During the 1970s, Robert Mapplethorpe became famous for his portraits of artists, socialites, and members of the S&M community. In the 1980s, his work focused on classical formal beauty, concentrating on male and female nudes, flowers, still lifes, and formal portraits. Found frequently and consistently throughout this almost 20 year oeuvre are photographs delineated by spare, pared-down imagery, achieved through tight cropping, an emphasis on formal and organized design, an exploitation of positive and negative space, and lighting to create high contrasts of black and white or monotones in varying shades of grey.

A photograph from the exhibition of a woman’s long, almost Mannerist, neck and chest or the extended arms and fists of a man leave the viewer wondering what falls outside the frame. In Camera Lucida, Roland Barthes’ short book published in 1980 on the nature and essence of photography, Barthes comments on Mapplethorpe’s use of tight cropping and his photographs’ ability to take “the spectator outside its frame, and it is there that I animate this photograph and it animates me.”

In addition to the over 25 gelatin silver prints on view in this exhibition, the gallery will also present a number of Polaroids from the early 1970s that illustrate these same minimalist concepts. In 1988, Mapplethorpe noted, “Even the earliest Polaroids I took have the same sensibility as the pictures I take now. Right from the beginning, before I knew much about photography, I had the same eyes. When I first started taking pictures the vision was there.” This is the first time Mapplethorpe’s Polaroids will be on view in Minnesota.
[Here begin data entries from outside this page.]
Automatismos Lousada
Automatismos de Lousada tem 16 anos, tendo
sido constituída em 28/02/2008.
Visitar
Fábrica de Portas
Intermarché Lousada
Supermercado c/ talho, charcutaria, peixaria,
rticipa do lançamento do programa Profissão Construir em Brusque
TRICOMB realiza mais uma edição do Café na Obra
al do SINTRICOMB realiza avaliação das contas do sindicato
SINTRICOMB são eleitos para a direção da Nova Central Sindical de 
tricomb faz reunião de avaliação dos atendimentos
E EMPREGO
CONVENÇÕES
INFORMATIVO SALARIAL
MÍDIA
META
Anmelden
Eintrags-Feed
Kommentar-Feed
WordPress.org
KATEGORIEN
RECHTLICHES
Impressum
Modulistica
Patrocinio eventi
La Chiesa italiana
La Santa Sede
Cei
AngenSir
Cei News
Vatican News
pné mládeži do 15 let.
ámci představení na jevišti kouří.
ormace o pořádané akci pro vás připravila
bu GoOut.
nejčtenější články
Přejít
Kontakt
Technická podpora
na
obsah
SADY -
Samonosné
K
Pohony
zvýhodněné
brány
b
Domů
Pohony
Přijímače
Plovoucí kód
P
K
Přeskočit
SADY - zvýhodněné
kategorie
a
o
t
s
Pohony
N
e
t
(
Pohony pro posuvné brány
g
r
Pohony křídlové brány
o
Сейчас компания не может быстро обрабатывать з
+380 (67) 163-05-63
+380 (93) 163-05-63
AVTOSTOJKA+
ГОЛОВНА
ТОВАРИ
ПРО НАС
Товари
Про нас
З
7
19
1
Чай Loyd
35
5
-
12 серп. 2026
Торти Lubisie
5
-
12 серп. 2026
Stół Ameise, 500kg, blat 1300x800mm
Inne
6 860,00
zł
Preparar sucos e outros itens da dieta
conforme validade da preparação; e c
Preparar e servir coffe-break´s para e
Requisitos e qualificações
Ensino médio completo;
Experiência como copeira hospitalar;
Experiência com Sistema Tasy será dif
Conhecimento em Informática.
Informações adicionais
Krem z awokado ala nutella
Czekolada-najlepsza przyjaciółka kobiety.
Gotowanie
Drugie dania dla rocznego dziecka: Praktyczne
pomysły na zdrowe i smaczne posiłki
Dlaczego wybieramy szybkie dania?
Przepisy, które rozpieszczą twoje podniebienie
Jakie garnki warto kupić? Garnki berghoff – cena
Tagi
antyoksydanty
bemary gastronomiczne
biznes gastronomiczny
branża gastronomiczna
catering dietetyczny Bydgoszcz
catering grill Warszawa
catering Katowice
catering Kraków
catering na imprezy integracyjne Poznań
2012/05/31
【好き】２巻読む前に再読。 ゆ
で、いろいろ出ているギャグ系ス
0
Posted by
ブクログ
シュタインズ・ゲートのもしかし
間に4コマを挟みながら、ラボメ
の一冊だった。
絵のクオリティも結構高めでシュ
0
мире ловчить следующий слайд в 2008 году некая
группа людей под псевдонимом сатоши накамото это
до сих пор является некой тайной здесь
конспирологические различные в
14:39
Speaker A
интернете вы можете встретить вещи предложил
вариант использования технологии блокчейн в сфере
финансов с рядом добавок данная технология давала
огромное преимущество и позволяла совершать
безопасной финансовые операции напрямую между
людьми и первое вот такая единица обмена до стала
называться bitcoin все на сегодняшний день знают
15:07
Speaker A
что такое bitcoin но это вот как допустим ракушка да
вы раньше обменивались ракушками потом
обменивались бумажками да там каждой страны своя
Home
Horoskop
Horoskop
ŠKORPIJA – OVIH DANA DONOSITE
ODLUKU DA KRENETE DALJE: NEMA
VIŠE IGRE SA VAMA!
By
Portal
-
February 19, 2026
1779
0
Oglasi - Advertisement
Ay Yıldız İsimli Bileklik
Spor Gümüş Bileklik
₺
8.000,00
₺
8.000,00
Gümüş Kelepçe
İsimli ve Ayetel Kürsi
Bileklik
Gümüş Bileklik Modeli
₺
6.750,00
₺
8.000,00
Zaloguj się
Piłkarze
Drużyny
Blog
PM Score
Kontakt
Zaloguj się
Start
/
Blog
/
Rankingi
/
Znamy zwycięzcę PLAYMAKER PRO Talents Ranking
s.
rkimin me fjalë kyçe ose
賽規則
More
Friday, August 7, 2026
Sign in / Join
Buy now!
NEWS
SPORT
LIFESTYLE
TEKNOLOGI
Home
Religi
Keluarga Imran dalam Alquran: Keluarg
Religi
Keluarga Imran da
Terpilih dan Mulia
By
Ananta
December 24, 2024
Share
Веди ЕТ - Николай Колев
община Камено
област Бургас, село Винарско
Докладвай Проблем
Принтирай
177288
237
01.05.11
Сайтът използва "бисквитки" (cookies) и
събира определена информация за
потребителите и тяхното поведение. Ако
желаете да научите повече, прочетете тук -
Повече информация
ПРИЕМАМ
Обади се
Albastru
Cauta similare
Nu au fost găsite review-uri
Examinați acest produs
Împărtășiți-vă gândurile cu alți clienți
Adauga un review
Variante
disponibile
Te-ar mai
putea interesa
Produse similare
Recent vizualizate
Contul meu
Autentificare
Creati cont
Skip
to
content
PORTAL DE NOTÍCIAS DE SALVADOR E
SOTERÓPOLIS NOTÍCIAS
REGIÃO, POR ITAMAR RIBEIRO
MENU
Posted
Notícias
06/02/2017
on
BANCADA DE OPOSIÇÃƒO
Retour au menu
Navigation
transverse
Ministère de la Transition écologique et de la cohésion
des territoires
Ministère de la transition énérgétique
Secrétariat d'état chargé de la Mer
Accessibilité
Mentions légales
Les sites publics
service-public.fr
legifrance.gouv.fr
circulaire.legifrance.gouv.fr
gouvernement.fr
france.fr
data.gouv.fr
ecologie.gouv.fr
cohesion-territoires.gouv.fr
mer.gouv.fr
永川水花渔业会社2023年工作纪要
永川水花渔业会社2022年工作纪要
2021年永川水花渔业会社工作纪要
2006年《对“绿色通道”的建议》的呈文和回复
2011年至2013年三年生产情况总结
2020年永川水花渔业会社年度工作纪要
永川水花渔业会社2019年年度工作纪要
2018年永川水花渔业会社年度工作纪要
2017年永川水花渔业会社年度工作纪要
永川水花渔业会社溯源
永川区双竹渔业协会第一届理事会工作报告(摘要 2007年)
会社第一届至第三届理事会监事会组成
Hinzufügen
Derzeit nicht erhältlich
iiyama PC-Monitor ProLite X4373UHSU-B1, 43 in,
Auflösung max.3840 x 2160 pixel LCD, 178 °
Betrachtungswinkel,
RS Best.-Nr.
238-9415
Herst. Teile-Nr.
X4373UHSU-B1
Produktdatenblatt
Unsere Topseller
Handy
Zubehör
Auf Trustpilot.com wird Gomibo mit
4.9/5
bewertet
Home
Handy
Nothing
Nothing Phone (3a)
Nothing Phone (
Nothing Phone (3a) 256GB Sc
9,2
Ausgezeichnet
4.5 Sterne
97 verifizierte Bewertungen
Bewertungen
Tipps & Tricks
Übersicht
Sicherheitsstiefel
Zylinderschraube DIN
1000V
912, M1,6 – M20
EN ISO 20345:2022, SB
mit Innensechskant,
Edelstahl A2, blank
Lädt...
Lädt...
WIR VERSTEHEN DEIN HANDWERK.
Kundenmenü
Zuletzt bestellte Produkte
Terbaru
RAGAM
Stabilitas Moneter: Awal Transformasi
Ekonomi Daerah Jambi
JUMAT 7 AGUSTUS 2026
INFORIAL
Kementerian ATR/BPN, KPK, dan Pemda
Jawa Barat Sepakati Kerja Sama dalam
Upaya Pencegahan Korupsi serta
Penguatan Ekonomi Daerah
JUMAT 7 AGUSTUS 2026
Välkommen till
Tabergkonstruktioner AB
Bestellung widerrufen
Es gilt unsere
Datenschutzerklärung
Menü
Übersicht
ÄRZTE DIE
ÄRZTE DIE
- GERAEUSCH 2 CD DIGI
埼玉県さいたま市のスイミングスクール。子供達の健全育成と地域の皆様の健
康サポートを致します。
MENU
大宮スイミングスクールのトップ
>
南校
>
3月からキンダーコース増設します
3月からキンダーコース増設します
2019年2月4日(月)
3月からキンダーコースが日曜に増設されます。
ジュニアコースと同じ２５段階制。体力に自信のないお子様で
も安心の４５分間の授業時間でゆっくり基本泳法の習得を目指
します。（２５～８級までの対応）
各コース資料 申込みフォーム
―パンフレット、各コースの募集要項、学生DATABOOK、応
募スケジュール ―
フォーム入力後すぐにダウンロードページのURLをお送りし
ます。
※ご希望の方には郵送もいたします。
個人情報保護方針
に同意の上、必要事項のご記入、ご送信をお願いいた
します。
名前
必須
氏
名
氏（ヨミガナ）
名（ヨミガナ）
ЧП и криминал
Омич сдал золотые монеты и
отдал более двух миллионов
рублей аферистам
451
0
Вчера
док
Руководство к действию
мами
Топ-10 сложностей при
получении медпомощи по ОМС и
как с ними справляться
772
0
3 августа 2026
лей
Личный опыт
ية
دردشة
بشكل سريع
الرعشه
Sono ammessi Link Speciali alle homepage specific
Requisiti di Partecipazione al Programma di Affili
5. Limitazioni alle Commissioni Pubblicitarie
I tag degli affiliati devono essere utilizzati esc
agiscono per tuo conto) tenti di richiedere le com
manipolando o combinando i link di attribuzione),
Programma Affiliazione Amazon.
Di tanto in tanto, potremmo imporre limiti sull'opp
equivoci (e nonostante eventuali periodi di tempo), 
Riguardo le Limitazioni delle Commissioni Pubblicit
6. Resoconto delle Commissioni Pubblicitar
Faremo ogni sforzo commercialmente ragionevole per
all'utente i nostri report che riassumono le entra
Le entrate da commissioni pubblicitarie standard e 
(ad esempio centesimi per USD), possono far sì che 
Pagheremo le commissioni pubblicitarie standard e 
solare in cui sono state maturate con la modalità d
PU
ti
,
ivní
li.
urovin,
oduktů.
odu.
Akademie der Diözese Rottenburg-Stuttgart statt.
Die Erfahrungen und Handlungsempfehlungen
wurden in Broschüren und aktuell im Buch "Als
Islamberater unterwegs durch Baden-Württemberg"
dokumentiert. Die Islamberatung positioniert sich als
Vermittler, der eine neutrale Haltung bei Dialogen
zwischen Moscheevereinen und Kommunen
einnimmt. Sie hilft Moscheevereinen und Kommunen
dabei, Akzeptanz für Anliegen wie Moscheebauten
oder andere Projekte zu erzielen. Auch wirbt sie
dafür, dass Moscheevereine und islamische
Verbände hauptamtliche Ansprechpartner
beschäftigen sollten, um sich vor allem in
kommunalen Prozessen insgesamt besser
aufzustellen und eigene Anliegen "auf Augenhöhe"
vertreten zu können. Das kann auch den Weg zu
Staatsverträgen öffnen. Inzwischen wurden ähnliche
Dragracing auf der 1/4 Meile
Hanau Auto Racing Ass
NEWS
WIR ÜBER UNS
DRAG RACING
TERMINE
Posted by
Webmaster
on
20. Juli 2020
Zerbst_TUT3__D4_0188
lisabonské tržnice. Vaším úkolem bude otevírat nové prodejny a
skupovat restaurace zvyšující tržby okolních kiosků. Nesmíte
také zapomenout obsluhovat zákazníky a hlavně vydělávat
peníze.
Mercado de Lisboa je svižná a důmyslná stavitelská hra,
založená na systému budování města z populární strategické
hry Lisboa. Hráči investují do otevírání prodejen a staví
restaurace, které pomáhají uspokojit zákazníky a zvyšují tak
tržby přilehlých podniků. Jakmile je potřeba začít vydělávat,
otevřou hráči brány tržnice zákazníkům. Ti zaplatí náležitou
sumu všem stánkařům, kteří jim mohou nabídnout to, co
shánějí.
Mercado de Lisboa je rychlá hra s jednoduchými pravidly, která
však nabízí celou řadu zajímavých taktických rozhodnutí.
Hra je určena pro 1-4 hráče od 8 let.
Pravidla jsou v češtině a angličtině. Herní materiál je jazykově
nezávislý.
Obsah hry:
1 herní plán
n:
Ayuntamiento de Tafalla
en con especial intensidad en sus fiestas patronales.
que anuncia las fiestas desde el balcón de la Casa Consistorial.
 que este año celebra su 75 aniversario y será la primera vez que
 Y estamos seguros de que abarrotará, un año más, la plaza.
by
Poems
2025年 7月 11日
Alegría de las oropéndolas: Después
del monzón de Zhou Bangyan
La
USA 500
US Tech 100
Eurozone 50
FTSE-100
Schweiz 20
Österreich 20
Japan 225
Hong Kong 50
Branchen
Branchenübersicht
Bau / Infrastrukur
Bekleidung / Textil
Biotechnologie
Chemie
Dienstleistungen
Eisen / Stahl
Perhaps one of the most famous and controversial artists to emerge from the late 1970s and 1980s, it is nearly impossible to overestimate the impact of Robert Mapplethorpe's work, both artistically and socially. He was born in 1946 in Floral Park, New York, and earned a BFA from Pratt Institute in Brooklyn. Mapplethorpe died from AIDS on March 9, 1989, in Boston, at 42. Since that time, his work has been the subject of innumerable exhibitions throughout the world, including major museum traveling retrospectives. His vast, provocative, and powerful body of work has established him as one of the most important artists of the twentieth century.